▶ [AIM OF THE TASK]:
Find the word "choose" in the listing, and copy out each line where it turns up.

▶ [EXERCISE INPUTS]:
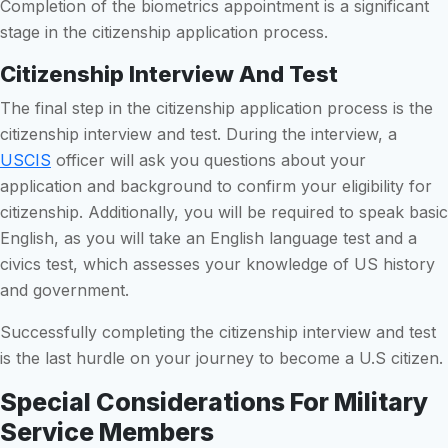
Completion of the biometrics appointment is a significant
stage in the citizenship application process.
Citizenship Interview And Test
The final step in the citizenship application process is the
citizenship interview and test. During the interview, a
USCIS
officer will ask you questions about your
application and background to confirm your eligibility for
citizenship. Additionally, you will be required to speak basic
English, as you will take an English language test and a
civics test, which assesses your knowledge of US history
and government.
Successfully completing the citizenship interview and test
is the last hurdle on your journey to become a U.S citizen.
Special Considerations For Military
Service Members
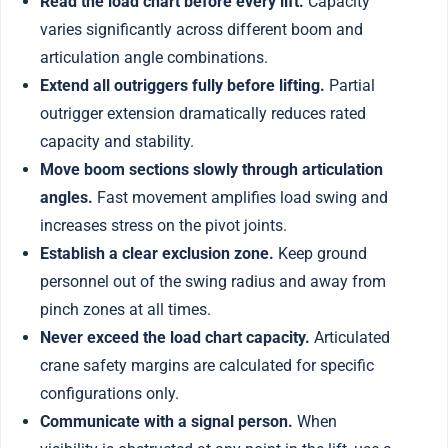
Read the load chart before every lift.
Capacity
varies significantly across different boom and
articulation angle combinations.
Extend all outriggers fully before lifting.
Partial
outrigger extension dramatically reduces rated
capacity and stability.
Move boom sections slowly through articulation
angles.
Fast movement amplifies load swing and
increases stress on the pivot joints.
Establish a clear exclusion zone.
Keep ground
personnel out of the swing radius and away from
pinch zones at all times.
Never exceed the load chart capacity.
Articulated
crane safety margins are calculated for specific
configurations only.
Communicate with a signal person.
When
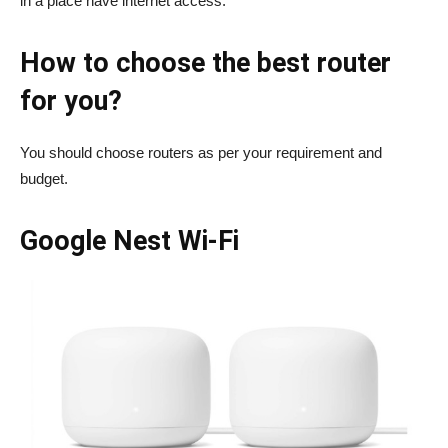
in a place have internet access.
How to choose the best router
for you?
You should choose routers as per your requirement and
budget.
Google Nest Wi-Fi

▶ [TASK RESULT]:
How to choose the best router
You should choose routers as per your requirement and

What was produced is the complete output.